With only a few weeks left before state lawmakers adjourn for the year, Gov. Gavin Newsom is making a last-minute push to extend the life of California’s last nuclear plant.
Newsom’s proposal, released last week, would allow the Diablo Canyon nuclear plant on the Central Coast to keep operating until 2035, 10 years after its planned closure in 2025. The governor has argued that running the plant’s two nuclear reactors for another decade would be a stopgap measure to help California keep the lights on when power demand surges on hot summer evenings and fight climate change by preserving an around-the-clock source of carbon-free electricity until more renewable energy comes online.
But giving new life to nuclear power is such a big change, with so many trade-offs, that Newsom needs to make the case that his plan will support the state’s transition to renewable energy, rather than slowing it down, will actually prevent blackouts and will avert more environmental risks than it prolongs.
This board has argued against extending the life of the aging plant, based not only on the environmental and seismic hazards but the practical realities of getting it relicensed and approved to stay open beyond 2025. Under current law, that would require Pacific Gas & Electric Co. to spend billions of dollars to upgrade its marine life-killing seawater cooling system and address seismic safety, including concerns that an earthquake could cause the release of deadly radiation. Such efforts and resources could be put to better use accelerating the deployment of renewable energy and storage projects, which not only are less expensive than nuclear but also are what we need to be doing anyway to prevent a catastrophic warming of the planet.
Newsom’s draft legislation seeks to avoid some of these obstacles, by giving PG&E a $1.4-billion forgivable loan to help pay for permitting and to access federal funds. The proposal also postpones the plant’s compliance deadline to stop sucking up ocean water for cooling, and exempts the plan from environmental review and other rules that could stand in the way.

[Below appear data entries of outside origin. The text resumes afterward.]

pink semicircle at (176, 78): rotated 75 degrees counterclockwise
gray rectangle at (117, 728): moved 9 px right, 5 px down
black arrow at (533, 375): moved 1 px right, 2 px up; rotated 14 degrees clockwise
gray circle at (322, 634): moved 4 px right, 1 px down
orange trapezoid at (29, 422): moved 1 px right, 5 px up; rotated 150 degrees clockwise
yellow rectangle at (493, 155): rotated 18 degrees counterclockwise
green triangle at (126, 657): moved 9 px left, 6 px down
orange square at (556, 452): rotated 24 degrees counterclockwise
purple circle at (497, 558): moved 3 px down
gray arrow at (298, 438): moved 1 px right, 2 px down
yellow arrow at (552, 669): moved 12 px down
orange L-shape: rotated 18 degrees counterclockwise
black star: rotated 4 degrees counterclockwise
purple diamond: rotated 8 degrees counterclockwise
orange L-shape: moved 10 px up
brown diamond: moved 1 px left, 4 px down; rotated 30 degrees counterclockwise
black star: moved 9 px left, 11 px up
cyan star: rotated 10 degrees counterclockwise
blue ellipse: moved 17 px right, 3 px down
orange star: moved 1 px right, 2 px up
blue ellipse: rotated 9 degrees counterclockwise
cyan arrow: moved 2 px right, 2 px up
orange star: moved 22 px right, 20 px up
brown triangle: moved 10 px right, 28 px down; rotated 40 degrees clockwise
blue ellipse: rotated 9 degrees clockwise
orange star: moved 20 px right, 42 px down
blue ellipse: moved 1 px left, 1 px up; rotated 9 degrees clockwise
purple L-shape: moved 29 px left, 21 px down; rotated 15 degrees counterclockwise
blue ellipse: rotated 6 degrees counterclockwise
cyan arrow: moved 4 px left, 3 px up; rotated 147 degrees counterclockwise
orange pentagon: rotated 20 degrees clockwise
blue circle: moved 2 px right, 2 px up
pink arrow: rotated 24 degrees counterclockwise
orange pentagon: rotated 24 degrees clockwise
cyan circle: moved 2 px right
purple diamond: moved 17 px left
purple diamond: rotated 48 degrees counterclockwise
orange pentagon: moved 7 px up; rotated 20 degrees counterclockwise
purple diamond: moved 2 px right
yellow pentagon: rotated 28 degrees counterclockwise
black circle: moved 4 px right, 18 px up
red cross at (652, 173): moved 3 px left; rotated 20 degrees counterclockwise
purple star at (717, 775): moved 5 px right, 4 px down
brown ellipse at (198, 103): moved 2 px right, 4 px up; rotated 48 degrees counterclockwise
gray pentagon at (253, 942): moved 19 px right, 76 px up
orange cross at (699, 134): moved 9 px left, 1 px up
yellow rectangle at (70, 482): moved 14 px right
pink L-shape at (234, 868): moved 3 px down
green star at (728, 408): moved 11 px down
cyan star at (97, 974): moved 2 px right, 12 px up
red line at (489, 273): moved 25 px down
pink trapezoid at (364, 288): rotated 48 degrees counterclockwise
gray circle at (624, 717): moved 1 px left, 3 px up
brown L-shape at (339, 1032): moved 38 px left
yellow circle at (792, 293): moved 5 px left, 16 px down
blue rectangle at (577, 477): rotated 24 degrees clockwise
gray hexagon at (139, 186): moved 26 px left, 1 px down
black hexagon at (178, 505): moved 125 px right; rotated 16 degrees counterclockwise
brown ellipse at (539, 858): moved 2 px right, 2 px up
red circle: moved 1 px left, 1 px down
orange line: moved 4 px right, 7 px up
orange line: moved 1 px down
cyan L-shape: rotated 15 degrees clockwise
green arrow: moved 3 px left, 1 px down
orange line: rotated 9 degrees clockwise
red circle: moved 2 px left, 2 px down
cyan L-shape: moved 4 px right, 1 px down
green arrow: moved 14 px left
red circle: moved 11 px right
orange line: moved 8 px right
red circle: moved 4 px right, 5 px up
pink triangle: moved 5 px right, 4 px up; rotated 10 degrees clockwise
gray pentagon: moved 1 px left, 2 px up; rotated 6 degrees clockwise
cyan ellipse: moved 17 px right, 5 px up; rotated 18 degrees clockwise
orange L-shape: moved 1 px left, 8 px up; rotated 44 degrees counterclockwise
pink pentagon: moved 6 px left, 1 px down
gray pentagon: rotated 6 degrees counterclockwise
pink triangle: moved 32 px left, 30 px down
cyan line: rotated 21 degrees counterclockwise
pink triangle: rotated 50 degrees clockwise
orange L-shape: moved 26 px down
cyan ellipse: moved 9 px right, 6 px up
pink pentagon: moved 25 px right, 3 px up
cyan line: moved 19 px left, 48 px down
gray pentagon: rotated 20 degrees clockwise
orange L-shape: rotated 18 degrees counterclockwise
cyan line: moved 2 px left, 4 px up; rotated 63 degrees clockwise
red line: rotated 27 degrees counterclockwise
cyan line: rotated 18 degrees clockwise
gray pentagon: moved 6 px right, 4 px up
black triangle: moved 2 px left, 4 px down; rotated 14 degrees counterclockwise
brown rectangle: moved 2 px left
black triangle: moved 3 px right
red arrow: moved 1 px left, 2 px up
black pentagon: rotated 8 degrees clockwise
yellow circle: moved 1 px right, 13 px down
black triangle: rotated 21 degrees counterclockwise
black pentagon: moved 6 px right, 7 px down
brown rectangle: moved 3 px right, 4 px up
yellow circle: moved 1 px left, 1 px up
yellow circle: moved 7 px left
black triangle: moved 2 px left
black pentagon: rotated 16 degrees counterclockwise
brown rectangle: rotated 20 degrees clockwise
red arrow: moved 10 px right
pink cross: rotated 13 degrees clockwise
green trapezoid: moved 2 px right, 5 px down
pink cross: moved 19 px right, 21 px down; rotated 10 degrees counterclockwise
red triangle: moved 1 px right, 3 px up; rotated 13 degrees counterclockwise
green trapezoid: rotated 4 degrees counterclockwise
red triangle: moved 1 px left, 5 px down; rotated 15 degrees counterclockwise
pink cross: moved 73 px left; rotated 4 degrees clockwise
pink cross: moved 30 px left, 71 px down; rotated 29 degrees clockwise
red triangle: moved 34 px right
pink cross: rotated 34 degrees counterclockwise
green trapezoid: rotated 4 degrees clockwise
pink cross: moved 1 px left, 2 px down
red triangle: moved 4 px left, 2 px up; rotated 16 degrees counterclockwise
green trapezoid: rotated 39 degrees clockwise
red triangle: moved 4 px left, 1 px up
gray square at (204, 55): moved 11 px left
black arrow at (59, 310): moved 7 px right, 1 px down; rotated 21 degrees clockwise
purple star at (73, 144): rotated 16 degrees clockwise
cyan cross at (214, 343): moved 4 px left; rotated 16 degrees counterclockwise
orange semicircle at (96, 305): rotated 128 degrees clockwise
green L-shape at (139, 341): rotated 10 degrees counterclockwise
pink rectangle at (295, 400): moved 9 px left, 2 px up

The governor has been scrambling to secure the state’s power grid against blackouts during hot summer evenings when risk of energy shortfalls is highest because solar power drops off but demand for cooling persists. In June he pushed through another polarizing piece of legislation that seeks to prevent outages by, among other things, accelerating permitting of energy projects and creating a strategic reliability reserve that makes it easier for state officials to deploy gas and diesel generators and buy electricity from coastal gas plants that are also scheduled to close in the coming years.
Officials with the governor’s office argue that both the reliability reserve and Diablo Canyon are last-resort options that they wouldn’t be doing if the state’s procurement of clean energy wasn’t behind schedule and they weren’t seriously worried about energy shortfalls.
Newsom first floated the idea of extending Diablo Canyon’s life in an April interview with this board. The governor said he started thinking about delaying the closure in August 2020, when California experienced its first rolling blackouts in nearly two decades during a severe heat wave, and more recently, in response to projections by the California Independent System Operator that more power shortages are possible in the coming years.
But the onus is on Newsom and his administration to clearly explain those projections and demonstrate how future blackouts will be avoided through continued operation of Diablo Canyon — which, after all, was operating during 2020 when hundreds of thousands of people lost power. State officials also need to spell out how the plan would ensure safe operation of an aging plant and reduce its many impacts on the environment, especially because it would skirt some of the reviews designed to uncover and address such problems.
The worries about reliability are ultimately a failure of the state Public Utilities Commission to quickly line up adequate renewable energy resources to provide power after the sun goes down, including wind farms, geothermal plants and battery storage. It’s not for lack of time; regulators have known since 2016, when PG&E reached an agreement with environmental groups to close the plant’s two reactors, that they would need to replace the carbon-free electricity it provides with renewable energy and storage. Only in 2021 did regulators order utilities to deploy a huge amount of new clean electricity resources by 2026.
It’s incredibly disappointing that, given so much lead time, state officials can offer no assurances that closing Diablo Canyon, which produces about 6% of California’s electricity, won’t create a void that is filled by gas plants and drives up carbon emissions. The governor’s proposal blames the holdup, in part, on supply chain disruptions, tariff disputes and other delays. But we need to be sure that postponing the plant’s shutdown does not slow more aggressive climate action.